Gas sales volumes increased by 85% for the six months ended September 30, 2013, compared to the six months ended September 30, 2012. In addition, the average price per Mcf increased by 31% for the six months ended September 30, 2013, compared to the six months ended September 30, 2012. The increase in gas sales volumes for the six months ended September 30, 2013 when compared to the six months ended September 30, 2012 was the result of increased sales volumes from newly producing wells, coupled with a higher percentage of gas being sold from existing wells as midstream infrastructure is expanded, offset partially by declines in existing wells.
Production Expense. Production expense is comprised of the following items:
| | Six Months Ended September 30, | |
| | | 2013 | | | | 2012 | |
| | | | | | | | |
Lease operating costs | | $ | 1,375,000 | | | $ | 1,249,000 | |
Workover costs | | | 261,000 | | | | 387,000 | |
Production taxes | | | 740,000 | | | | 458,000 | |
Transportation and other costs | | | 67,000 | | | | 21,000 | |
| | | | | | | | |
Total production expense | | $ | 2,443,000 | | | $ | 2,115,000 | |
Oil and gas production expense increased $328,000 (16%) for the six months ended September 30, 2013, over the expenses for the six months ended September 30, 2012, largely due to the increase in number of producing wells.
Routine lease operating expense (“LOE”), consisting of field personnel, fuel/power, chemicals, disposal and other costs, per BOE was $15.39 for the six months ended September 30, 2013, compared to $19.32 for the six months ended September 30, 2012. While the total dollars spent on routine lease operating expense was 14% higher between the comparable periods, the costs are being divided over more BOE in the six months ended September 30, 2013 resulting in a lower cost per BOE.
As a percent of oil and gas sales revenue, routine LOE was 18% for the six months ended September 30, 2013 and 26% for the six months ended September 30, 2012. This decrease of routine LOE in proportion to revenue was due to a combination of the increase in oil and gas prices, sales volume, and the number of producing wells between the comparable periods.

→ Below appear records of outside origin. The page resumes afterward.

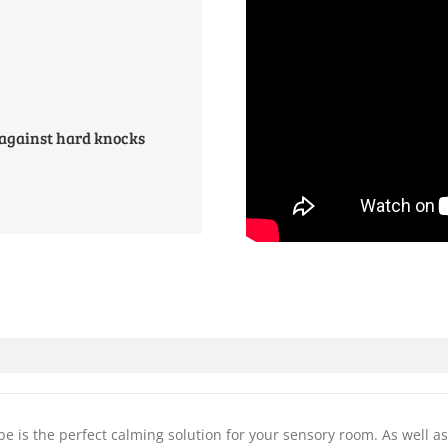
 against hard knocks
e is the perfect calming solution for your sensory room. As well as 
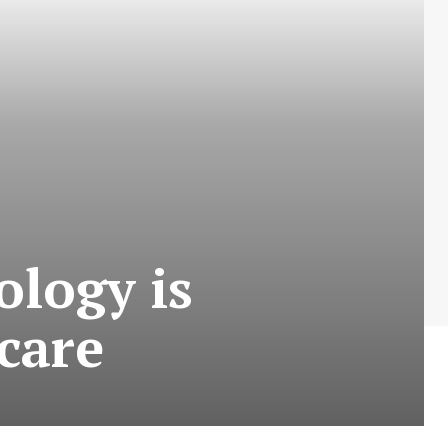
logy is
care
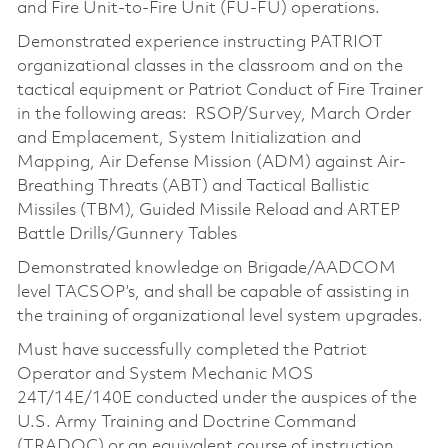
and Fire Unit-to-Fire Unit (FU-FU) operations.
Demonstrated experience instructing PATRIOT
organizational classes in the classroom and on the
tactical equipment or Patriot Conduct of Fire Trainer
in the following areas: RSOP/Survey, March Order
and Emplacement, System Initialization and
Mapping, Air Defense Mission (ADM) against Air-
Breathing Threats (ABT) and Tactical Ballistic
Missiles (TBM), Guided Missile Reload and ARTEP
Battle Drills/Gunnery Tables
Demonstrated knowledge on Brigade/AADCOM
level TACSOP’s, and shall be capable of assisting in
the training of organizational level system upgrades.
Must have successfully completed the Patriot
Operator and System Mechanic MOS
24T/14E/140E conducted under the auspices of the
U.S. Army Training and Doctrine Command
(TRADOC) or an equivalent course of instruction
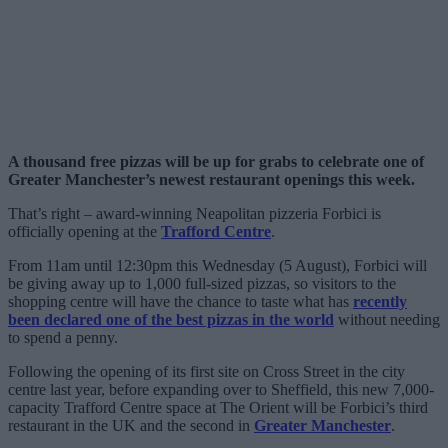
A thousand free pizzas will be up for grabs to celebrate one of
Greater Manchester’s newest restaurant openings this week.
That’s right – award-winning Neapolitan pizzeria Forbici is
officially opening at the
Trafford Centre
.
From 11am until 12:30pm this Wednesday (5 August), Forbici will
be giving away up to 1,000 full-sized pizzas, so visitors to the
shopping centre will have the chance to taste what has
recently
been declared one of the best pizzas in the world
without needing
to spend a penny.
Following the opening of its first site on Cross Street in the city
centre last year, before expanding over to Sheffield, this new 7,000-
capacity Trafford Centre space at The Orient will be Forbici’s third
restaurant in the UK and the second in
Greater Manchester
.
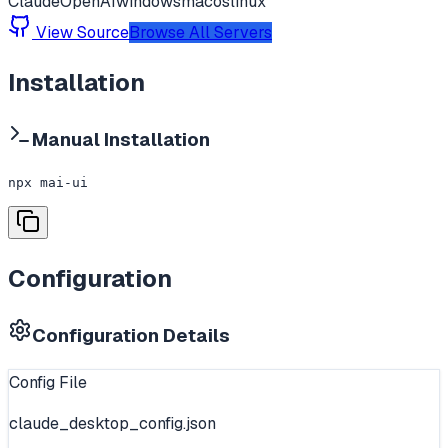
Claude
OpenAI
windows
macos
linux
View Source
Browse All Servers
Installation
Manual Installation
npx mai-ui
Configuration
Configuration Details
Config File
claude_desktop_config.json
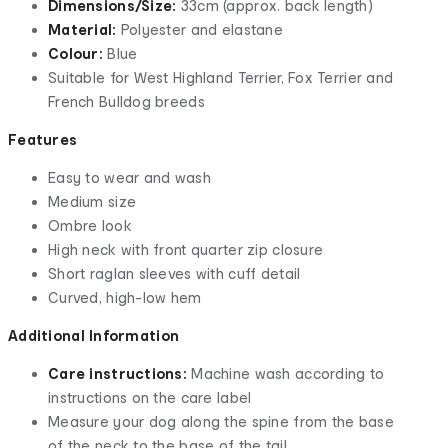
Dimensions/Size:
33cm (approx. back length)
Material:
Polyester and elastane
Colour:
Blue
Suitable for West Highland Terrier, Fox Terrier and
French Bulldog breeds
Features
Easy to wear and wash
Medium size
Ombre look
High neck with front quarter zip closure
Short raglan sleeves with cuff detail
Curved, high-low hem
Additional Information
Care instructions:
Machine wash according to
instructions on the care label
Measure your dog along the spine from the base
of the neck to the base of the tail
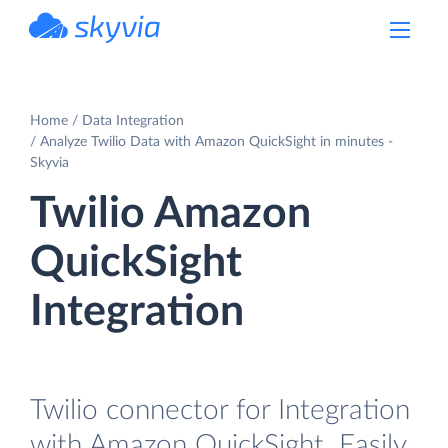
powered by Devart
Home
Data Integration
Analyze Twilio Data with Amazon QuickSight in minutes -
Skyvia
Twilio Amazon
QuickSight
Integration
Twilio connector for Integration
with Amazon QuickSight. Easily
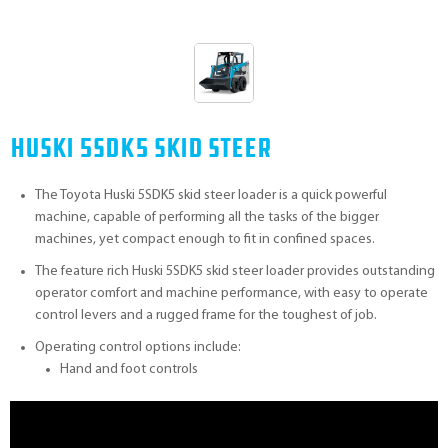
Huski 5SDK5 Skid Steer
The Toyota Huski 5SDK5 skid steer loader is a quick powerful
machine, capable of performing all the tasks of the bigger
machines, yet compact enough to fit in confined spaces.
The feature rich Huski 5SDK5 skid steer loader provides outstanding
operator comfort and machine performance, with easy to operate
control levers and a rugged frame for the toughest of job.
Operating control options include:
Hand and foot controls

Workover operations, which generally consist of downhole repairs on a producing well, are conducted to restore or increase production and are generally random in nature. Therefore, workovers account for unpredictable fluctuations in oil and gas expense from period to period. The number of wells on which workover costs are expended varies as does the extent of workover operations. Workover expenses decreased $126,000 (33%) for the six months ended September 30, 2013, compared to the respective period ended September 30, 2012. The workover costs were spread over increased sales volumes, resulting in a decrease in workover costs per BOE in the six months ended September 30, 2013 to $2.79 from $5.89 per BOE in the six months ended September 30, 2012.
Production taxes for the six months ended September 30, 2013, increased 62% over the six months ended September 30, 2012, primarily due to the increase in sales volumes. As a percent of oil and gas sales revenue, production taxes remained constant at 9% with the respective prior year six month period. Because production tax rates vary from state to state, our average production tax rate will vary depending on the quantities produced from each area and the production tax rates, and incentives, in effect for those jurisdictions.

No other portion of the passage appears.